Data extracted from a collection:

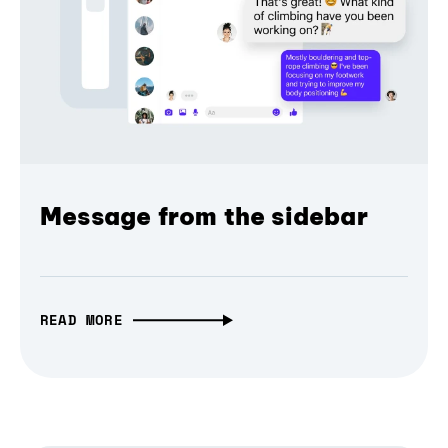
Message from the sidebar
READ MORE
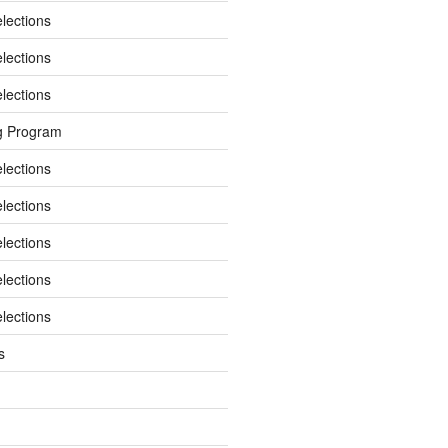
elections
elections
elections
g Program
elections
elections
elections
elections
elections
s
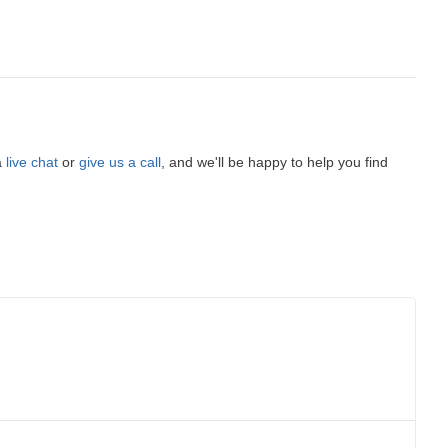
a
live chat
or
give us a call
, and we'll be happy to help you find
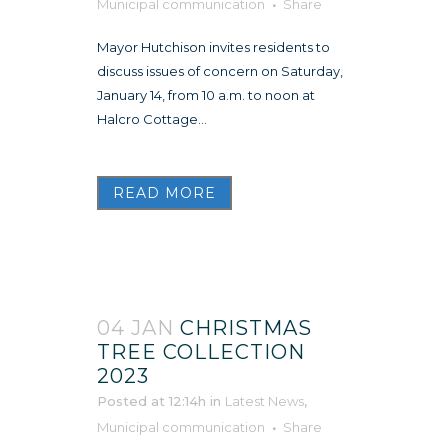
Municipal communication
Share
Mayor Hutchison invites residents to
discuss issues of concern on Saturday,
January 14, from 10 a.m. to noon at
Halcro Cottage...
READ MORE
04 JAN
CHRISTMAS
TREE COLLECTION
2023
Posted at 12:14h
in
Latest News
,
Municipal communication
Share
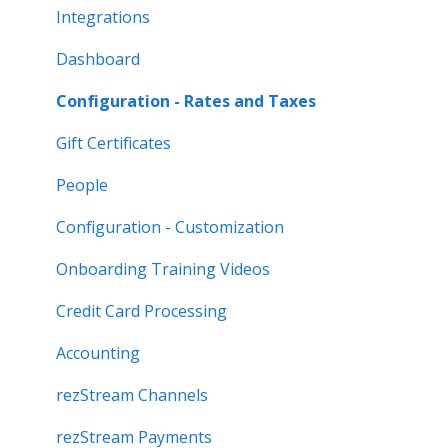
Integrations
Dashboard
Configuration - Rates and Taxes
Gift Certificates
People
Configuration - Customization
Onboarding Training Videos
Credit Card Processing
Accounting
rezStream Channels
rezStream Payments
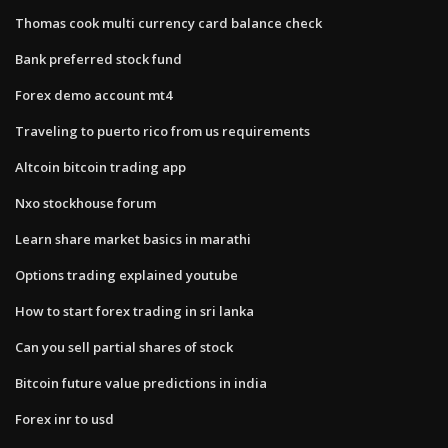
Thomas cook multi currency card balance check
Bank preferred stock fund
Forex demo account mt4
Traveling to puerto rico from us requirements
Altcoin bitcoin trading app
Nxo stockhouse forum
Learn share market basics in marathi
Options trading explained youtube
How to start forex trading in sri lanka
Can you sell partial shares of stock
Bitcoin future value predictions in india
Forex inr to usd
* * *
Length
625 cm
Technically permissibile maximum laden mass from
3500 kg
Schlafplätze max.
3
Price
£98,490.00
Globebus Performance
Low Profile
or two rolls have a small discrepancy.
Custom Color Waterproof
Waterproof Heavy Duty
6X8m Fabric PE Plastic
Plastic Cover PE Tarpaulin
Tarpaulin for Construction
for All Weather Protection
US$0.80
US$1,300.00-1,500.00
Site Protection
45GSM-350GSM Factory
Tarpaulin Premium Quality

| EXERCISE OBJECTIVE |
Using the data above, copy each line that contains "Plastic".

| WRITTEN SOLUTION |
6X8m Fabric PE Plastic
Plastic Cover PE Tarpaulin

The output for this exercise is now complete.